I average 20-25 hours a week working on blog-related stuff, that is in addition to my full-time day job that often takes more than typical full-time hours. There is also mothering, living and occasionally even loving. I have invested a significant amount of time into this space and the related social media and it is truly a labor of love. I have asked readers to invest and while many have, many more have not. To date, monthly giving only covers half of the true cost of running this site, which has meant that my plans for expansion have been slow. However I have a dream and after much prayer and thought, I have decided that I am tired of playing it small and safe. I am ready for my dream to come to fruition. I have taken out a small business loan to address the immediate issues, including updating and redesigning the site. I have started talks with two local designers and am waiting for estimates, confident that I can move ahead because for once, I have the ability to pay.

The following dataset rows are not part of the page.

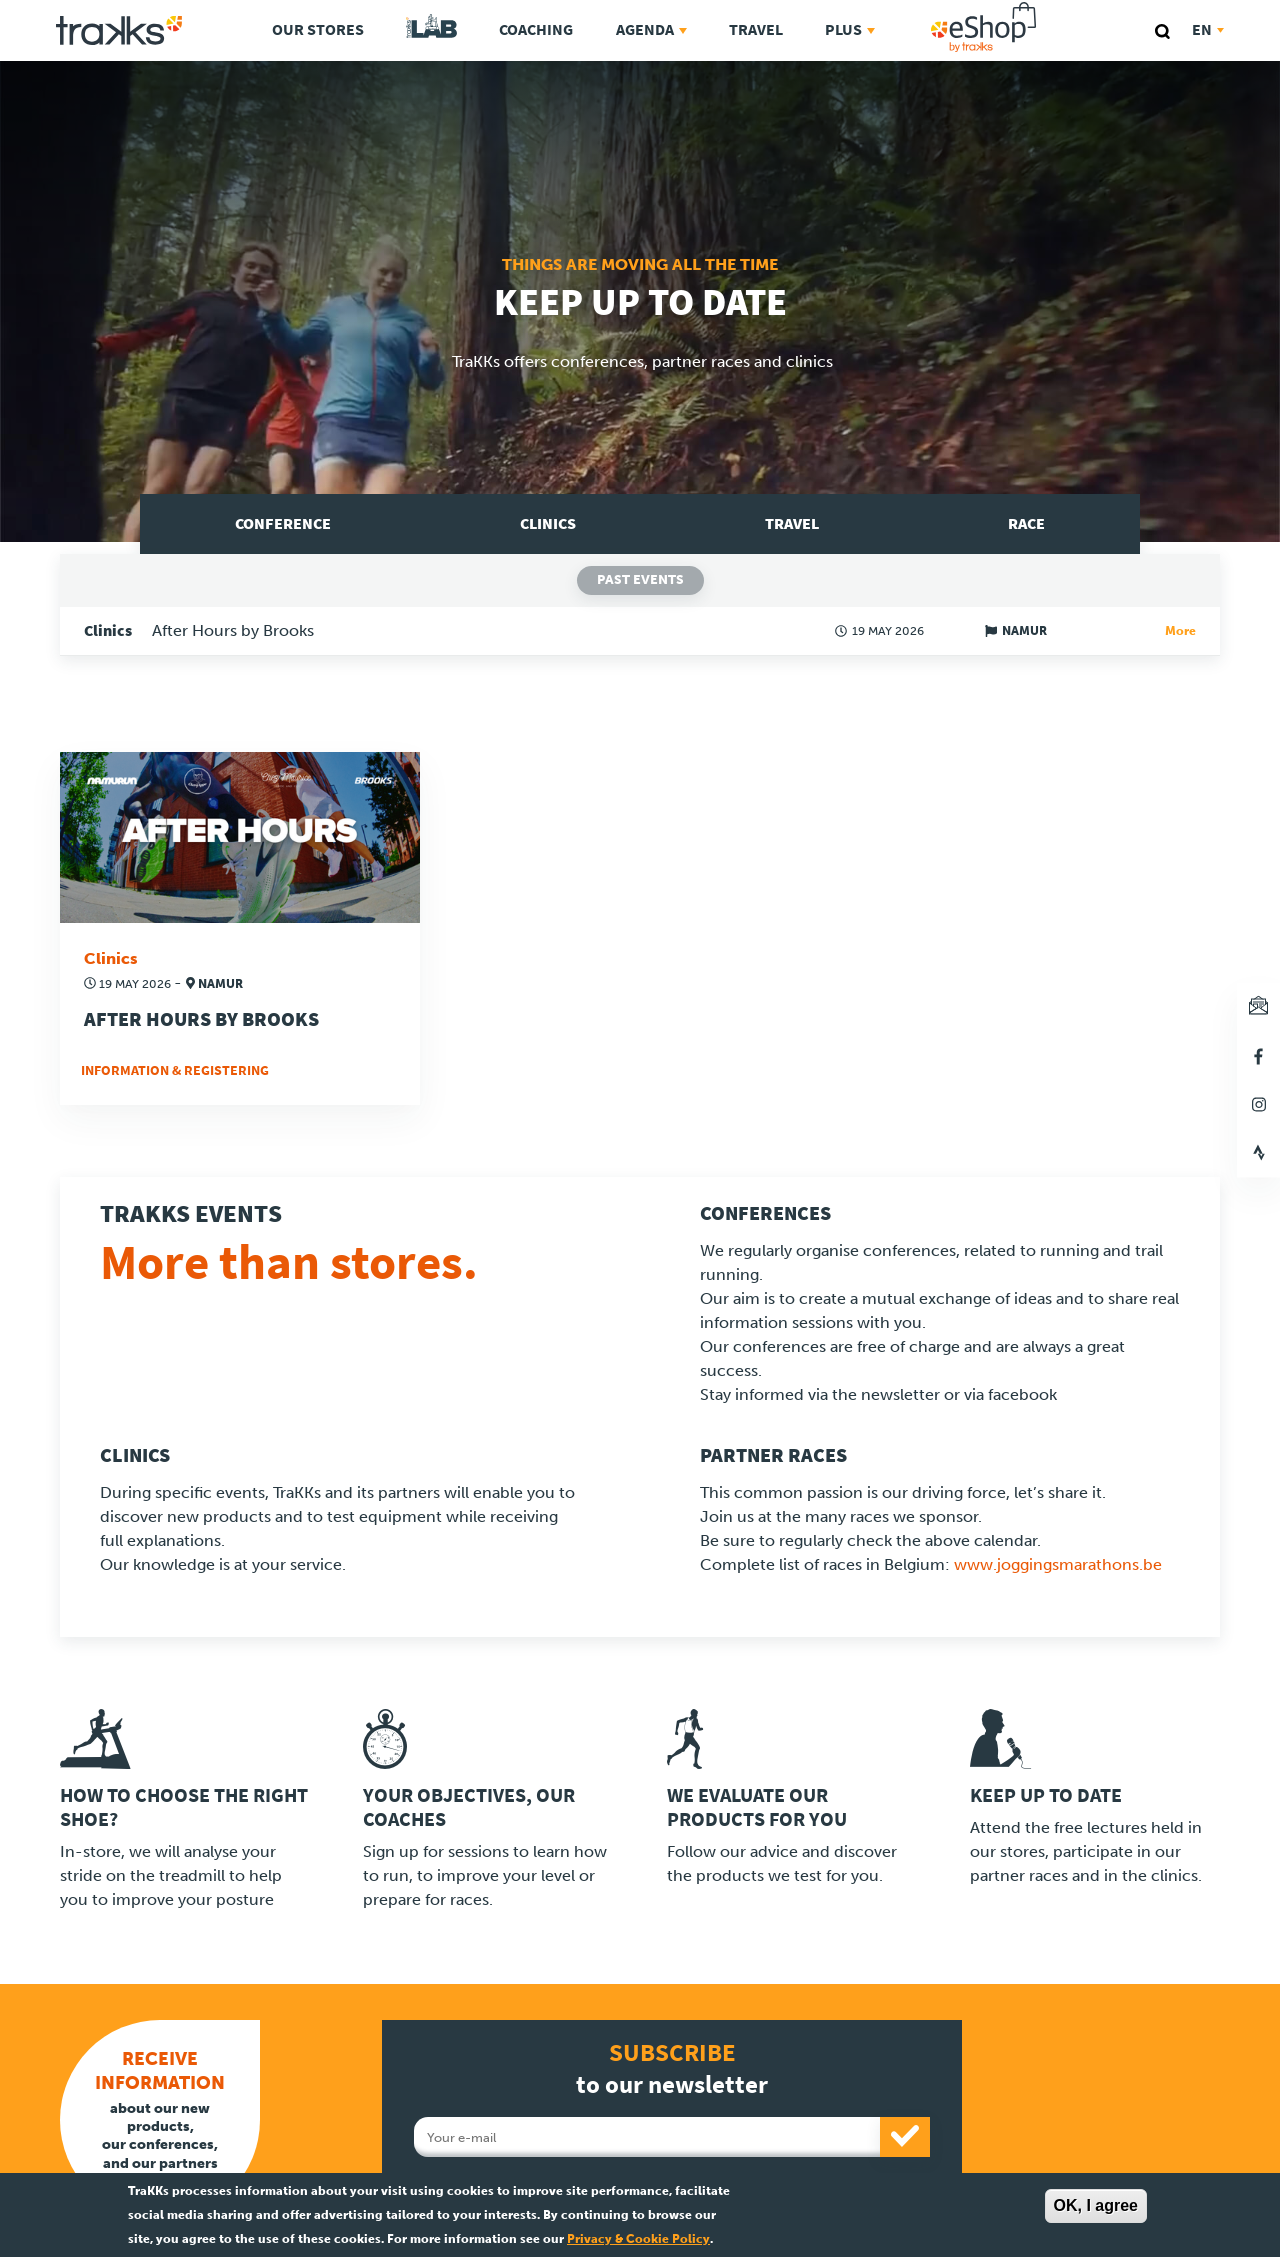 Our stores (318, 29)
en (1208, 29)
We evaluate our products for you (757, 1807)
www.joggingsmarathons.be (1058, 1564)
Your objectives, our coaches (469, 1807)
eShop (1047, 6)
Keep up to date (1046, 1795)
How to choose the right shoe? (184, 1807)
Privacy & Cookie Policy (638, 2239)
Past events (640, 579)
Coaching (536, 29)
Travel (756, 29)
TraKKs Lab (431, 27)
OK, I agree (1096, 2205) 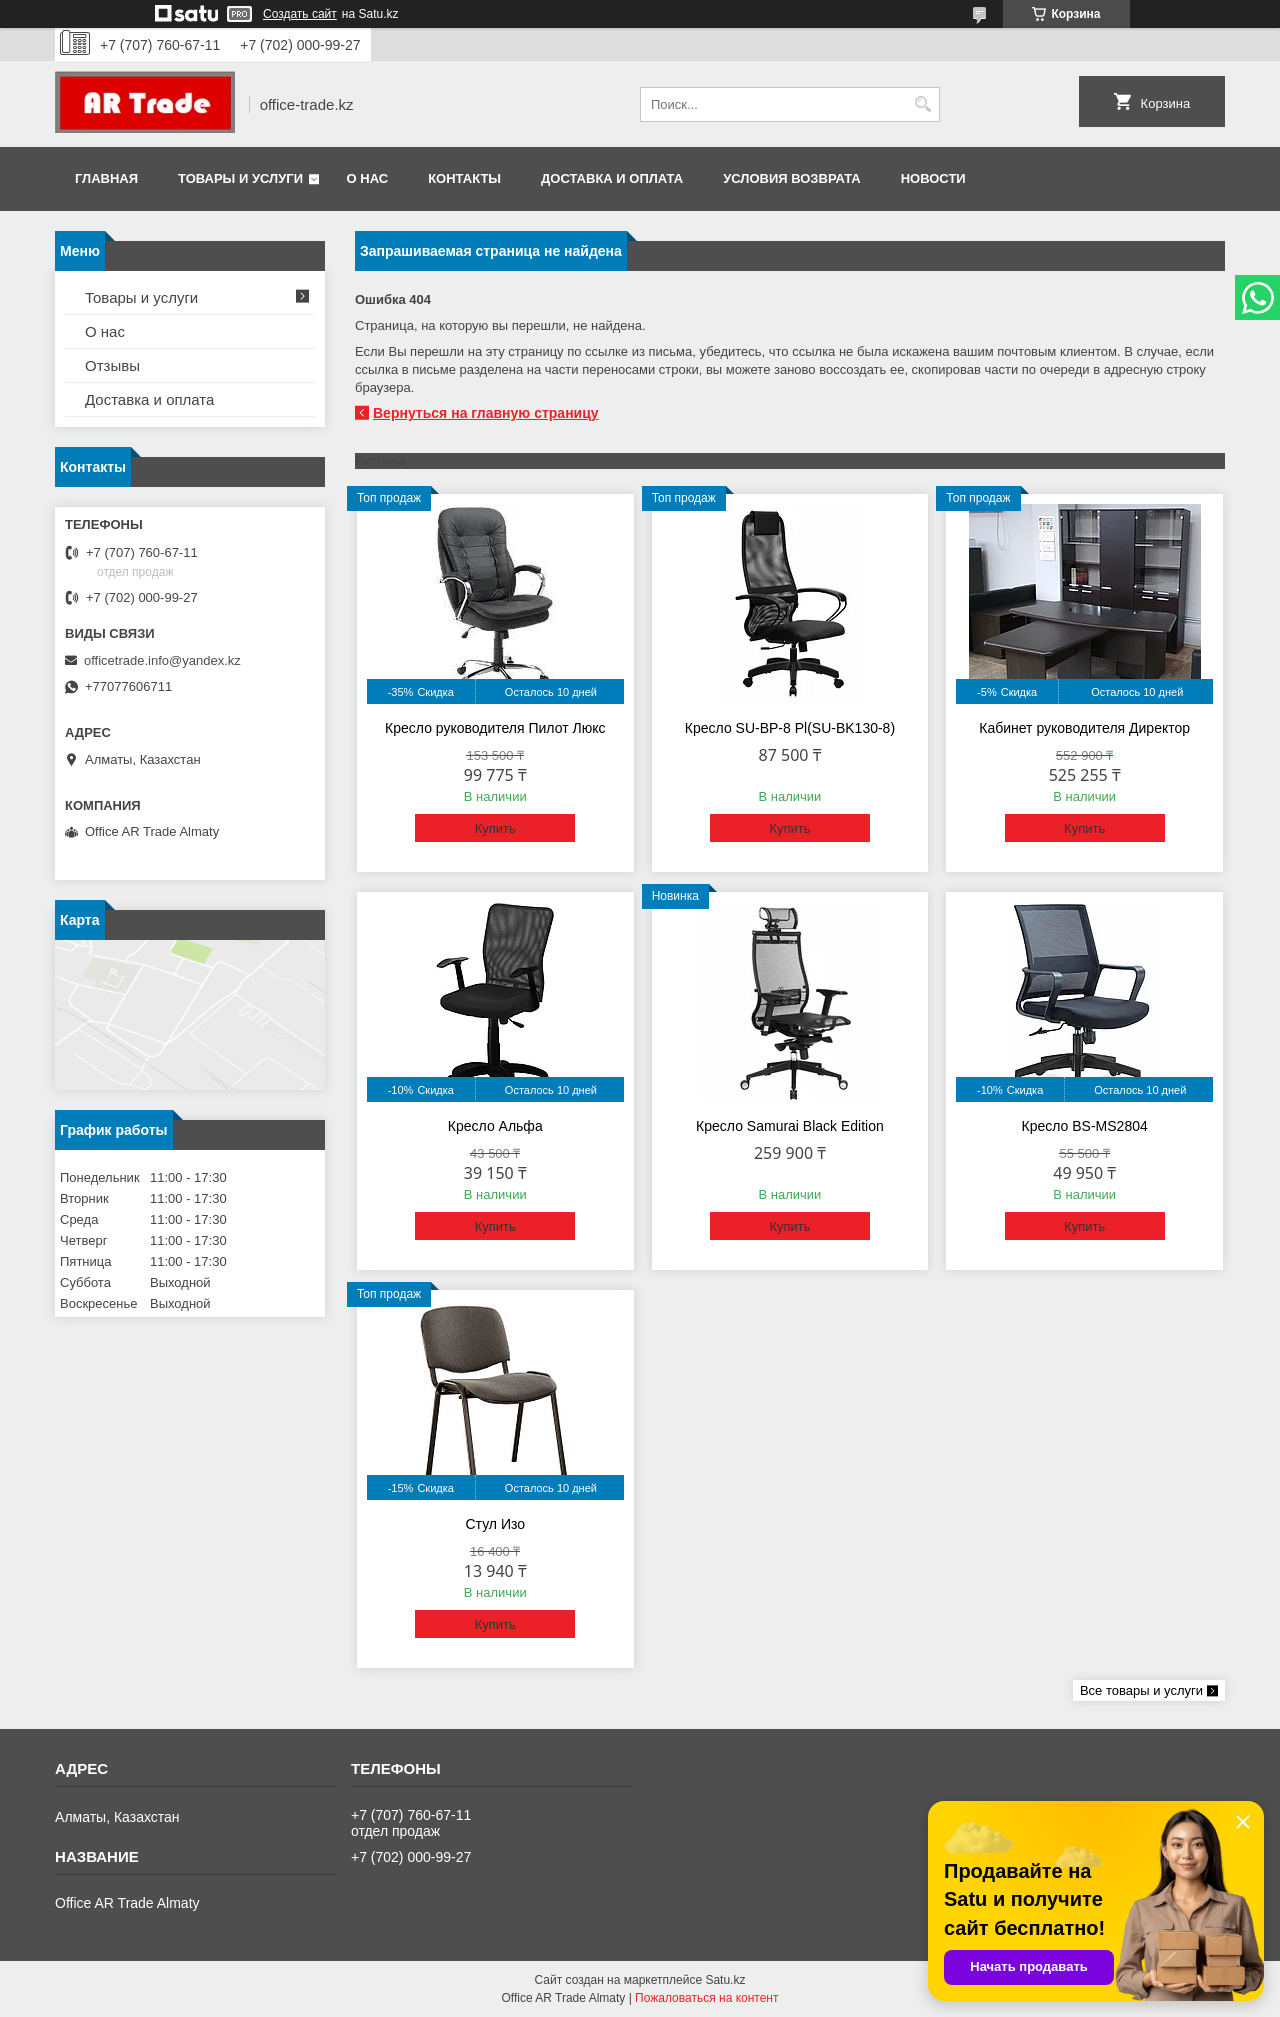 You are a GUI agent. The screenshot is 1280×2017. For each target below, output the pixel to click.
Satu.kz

I won’t lie, in this 24/7 fickle media world, I am nervous. After all, the loan, while small, is still enough that if this site doesn’t progress according to my projections, I am shit out of luck. In an ideal world, I imagine friends and family admiring my drive and determination and offering to invest in my dreams. But for many Black Americans, that is a pipe dream. As someone who has been feverishly working to pay off debt, this is a big but scary step for me. However, as a Black woman navigating in a world that was not meant for me, I understand that my realizing my dreams requires going above and beyond.
On a practical note, the new changes should be apparent by late September/early October. As always, thank you for your support and keep passing the open windows.